Virusvarianten sind im Abwasser manchmal schwer zu unterscheiden, nämlich dann, wenn eine Variante wenige charakteristische Mutationen aufweist oder sich mehrere Varianten solche Mutationen teilen. Es ist auch schwierig, aus den Abwassermessungen die absolute Zahl von infizierten Personen zu berechnen, weil Umweltfaktoren wie zum Beispiel starker Niederschlag die Konzentration von Corona-RNA-Molekülen im Abwasser beeinflussen. Die Moleküle sind dann im Abwasser stark verdünnt.
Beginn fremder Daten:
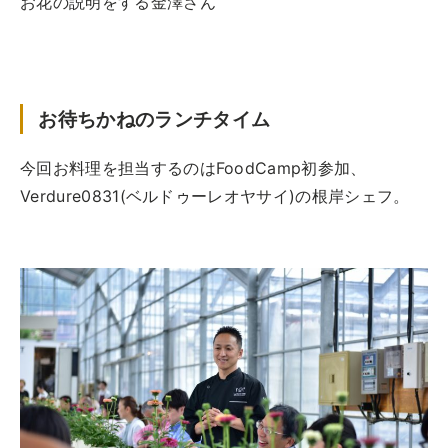
お花の説明をする金澤さん
お待ちかねのランチタイム
今回お料理を担当するのはFoodCamp初参加、
Verdure0831(ベルドゥーレオヤサイ)の根岸シェフ。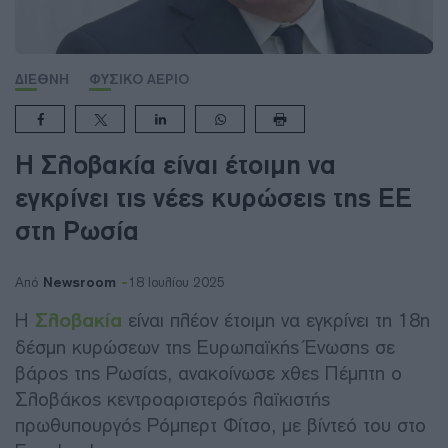
ΔΙΕΘΝΗ
ΦΥΣΙΚΟ ΑΕΡΙΟ
Η Σλοβακία είναι έτοιμη να
εγκρίνει τις νέες κυρώσεις της ΕΕ
στη Ρωσία
Newsroom
Από
18 Ιουλίου 2025
Η
Σλοβακία
είναι πλέον έτοιμη να εγκρίνει τη 18η
δέσμη κυρώσεων της Ευρωπαϊκής Ένωσης σε
βάρος της Ρωσίας, ανακοίνωσε χθες Πέμπτη ο
Σλοβάκος κεντροαριστερός λαϊκιστής
πρωθυπουργός Ρόμπερτ Φίτσο, με βίντεό του στο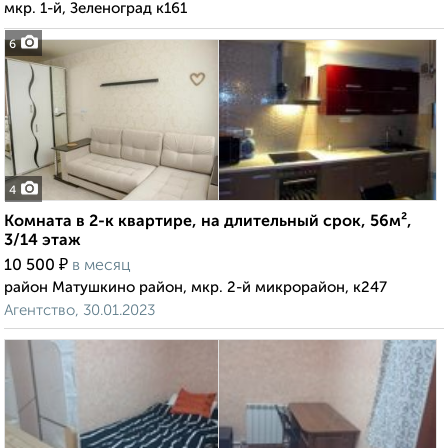
мкр. 1-й, Зеленоград к161
6
4
Комната в 2-к квартире, на длительный срок, 56м²,
3/14 этаж
₽
10 500
в месяц
район Матушкино район, мкр. 2-й микрорайон, к247
Агентство, 30.01.2023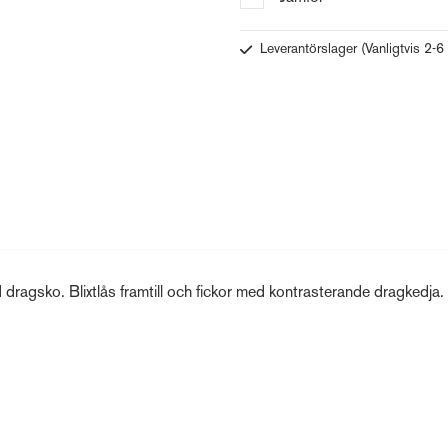
Leverantörslager
(Vanligtvis 2-6
dragsko. Blixtlås framtill och fickor med kontrasterande dragkedja.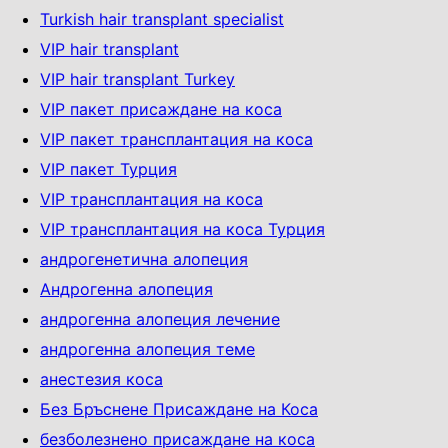
Turkish hair transplant specialist
VIP hair transplant
VIP hair transplant Turkey
VIP пакет присаждане на коса
VIP пакет трансплантация на коса
VIP пакет Турция
VIP трансплантация на коса
VIP трансплантация на коса Турция
андрогенетична алопеция
Андрогенна алопеция
андрогенна алопеция лечение
андрогенна алопеция теме
анестезия коса
Без Бръснене Присаждане на Коса
безболезнено присаждане на коса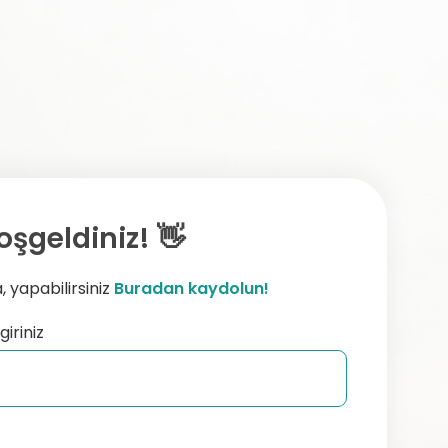
oşgeldiniz! 👋
 yapabilirsiniz
Buradan kaydolun!
giriniz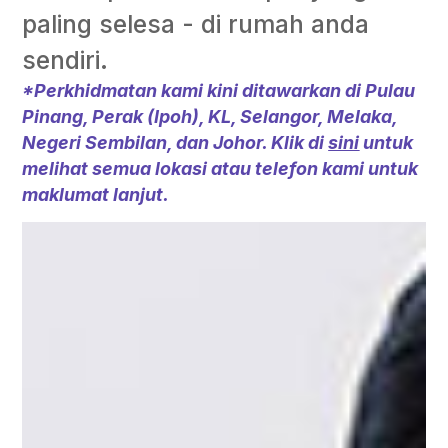
paling selesa - di rumah anda
sendiri.
*Perkhidmatan kami kini ditawarkan di Pulau
Pinang, Perak (Ipoh), KL, Selangor, Melaka,
Negeri Sembilan, dan Johor. Klik di
sini
untuk
melihat semua lokasi atau telefon kami untuk
maklumat lanjut.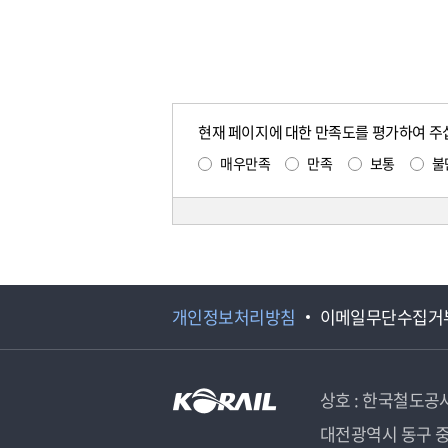
현재 페이지에 대한 만족도를 평가하여 주
매우만족
만족
보통
불
개인정보처리방침
이메일무단수집거
상호 : 한국철도공
대전광역시 동구 중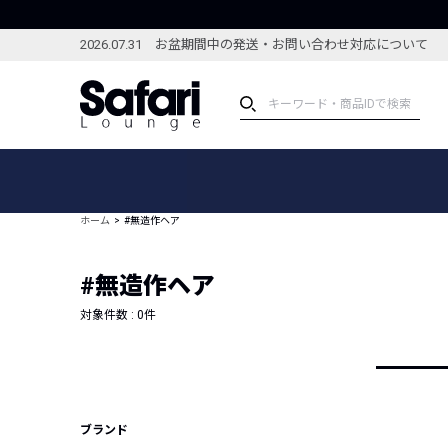
2026.07.31 お盆期間中の発送・お問い合わせ対応について
アイテム
スペシャル
カテゴリーから探す
スペシャルフィーチャ
ホーム
#無造作ヘア
ブランドから探す
特集記事
絞り込んで探す
#無造作ヘア
新着アイテム
コーディネート
編集部のおすすめアイテム
対象件数 :
0
件
編集部のおすすめコー
ランキング
雑誌・カタログ掲載アイテム
セール
ブランド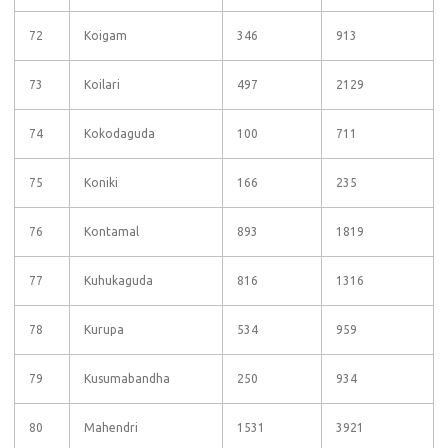
72
Koigam
346
913
73
Koilari
497
2129
74
Kokodaguda
100
711
75
Koniki
166
235
76
Kontamal
893
1819
77
Kuhukaguda
816
1316
78
Kurupa
534
959
79
Kusumabandha
250
934
80
Mahendri
1531
3921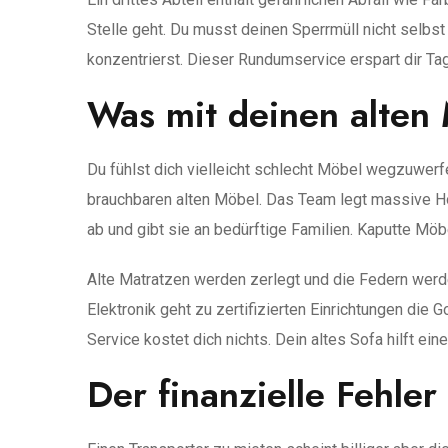
Stelle geht. Du musst deinen Sperrmüll nicht selbs
konzentrierst. Dieser Rundumservice erspart dir Ta
Was mit deinen alten 
Du fühlst dich vielleicht schlecht Möbel wegzuwerf
brauchbaren alten Möbel. Das Team legt massive Ho
ab und gibt sie an bedürftige Familien. Kaputte M
Alte Matratzen werden zerlegt und die Federn werd
Elektronik geht zu zertifizierten Einrichtungen die
Service kostet dich nichts. Dein altes Sofa hilft ein
Der finanzielle Fehler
Falls die Corona-Fallzahlen im Sommer noch weiter sinken, wird der Virusnachweis im Abwasser irgendwann wohl nicht mehr funktionieren. Ab einer gewissen Virus-Inzidenz eignen sich Abwassermessungen aber sehr gut, um das Verhältnis verschiedener Virusvarianten zu einem bestimmten Zeitpunkt zu berechnen und um zu beobachten, wie sich dieses Verhältnis mit der Zeit ändert. Darin liegt unser Hauptinteresse.
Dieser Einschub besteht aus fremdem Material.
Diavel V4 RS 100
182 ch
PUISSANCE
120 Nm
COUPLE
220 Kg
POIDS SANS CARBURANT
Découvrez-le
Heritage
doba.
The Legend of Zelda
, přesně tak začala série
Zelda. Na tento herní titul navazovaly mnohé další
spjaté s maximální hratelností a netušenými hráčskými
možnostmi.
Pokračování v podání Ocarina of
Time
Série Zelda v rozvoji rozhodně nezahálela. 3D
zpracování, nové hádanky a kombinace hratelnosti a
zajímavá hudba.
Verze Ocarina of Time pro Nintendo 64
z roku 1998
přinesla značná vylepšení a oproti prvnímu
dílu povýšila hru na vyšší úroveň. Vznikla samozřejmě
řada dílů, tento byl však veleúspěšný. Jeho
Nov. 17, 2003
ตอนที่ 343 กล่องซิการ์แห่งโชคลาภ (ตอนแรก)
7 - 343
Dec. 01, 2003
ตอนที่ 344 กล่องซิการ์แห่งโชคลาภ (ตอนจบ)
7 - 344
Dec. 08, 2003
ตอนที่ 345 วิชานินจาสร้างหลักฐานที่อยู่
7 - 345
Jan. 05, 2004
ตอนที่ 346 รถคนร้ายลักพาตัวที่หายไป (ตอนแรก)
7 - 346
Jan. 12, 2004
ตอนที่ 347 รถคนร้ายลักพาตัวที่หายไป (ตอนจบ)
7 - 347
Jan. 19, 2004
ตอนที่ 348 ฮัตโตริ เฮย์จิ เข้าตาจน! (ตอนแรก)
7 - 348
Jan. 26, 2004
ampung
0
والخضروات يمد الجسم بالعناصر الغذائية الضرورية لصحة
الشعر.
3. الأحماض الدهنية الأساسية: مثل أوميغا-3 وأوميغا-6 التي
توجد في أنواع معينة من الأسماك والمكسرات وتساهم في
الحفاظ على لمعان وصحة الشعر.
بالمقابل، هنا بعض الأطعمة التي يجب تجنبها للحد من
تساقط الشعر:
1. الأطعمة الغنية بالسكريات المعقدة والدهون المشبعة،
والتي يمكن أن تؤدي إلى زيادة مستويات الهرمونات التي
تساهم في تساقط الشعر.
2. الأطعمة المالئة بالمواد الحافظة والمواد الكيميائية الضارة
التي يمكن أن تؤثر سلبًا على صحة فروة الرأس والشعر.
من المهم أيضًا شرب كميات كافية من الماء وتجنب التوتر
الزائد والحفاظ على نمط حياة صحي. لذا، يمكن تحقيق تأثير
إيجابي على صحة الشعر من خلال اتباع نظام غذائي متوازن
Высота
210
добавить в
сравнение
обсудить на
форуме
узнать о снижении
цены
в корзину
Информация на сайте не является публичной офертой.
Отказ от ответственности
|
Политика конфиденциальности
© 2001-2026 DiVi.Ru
Weswegen sind diese Daten interessant?
Aus den Veränderungen dieses Verhältnisses kann man errechnen, ob und um wieviel eine neue Variante leichter übertragbar ist als eine alte Variante. Weil die Abwasserdaten das Mittel über eine grosse Personenzahl repräsentieren, sind die Berechnungen mit diesen Daten genauer und mit weniger Unsicherheit behaftet. Wir können somit früh vorhersagen, ob eine neue Variante als besorgniserregend einzustufen ist oder nicht.
Sie veröffentlichen Ihre Resultate auf Ihrer Website. Die neusten verfügbaren Daten stammen vom 15. Juni, also von vor 2 Wochen. Ginge die Analyse auch schneller?
Wir und die anderen beteiligten Wissenschaftler haben dieses Projekt als Forschungsprojekt gestartet. Es ging uns darum aufzuzeigen, dass solche Messungen überhaupt möglich sind. Wir streben jetzt die Veröffentlichung der Daten zwei Wochen nach Probenentnahme an. Das klappt aber nur, wenn alle molekularbiologischen und bioinformatischen Analysen beim ersten Versuch fehlerfrei gelingen. Möchte man diese Messungen in Zukunft – zum Beispiel im Auftrag der Behörden – als Frühwarnsystem nutzen, also um noch schneller und regelmässiger Informationen zu neuaufkommenden Varianten zu erhalten, so müsste die auf Forschung ausgerichtete Infrastruktur diesem Ziel angepasst werden. Das ist sicher möglich, aber jenseits unserer Forschungstätigkeit.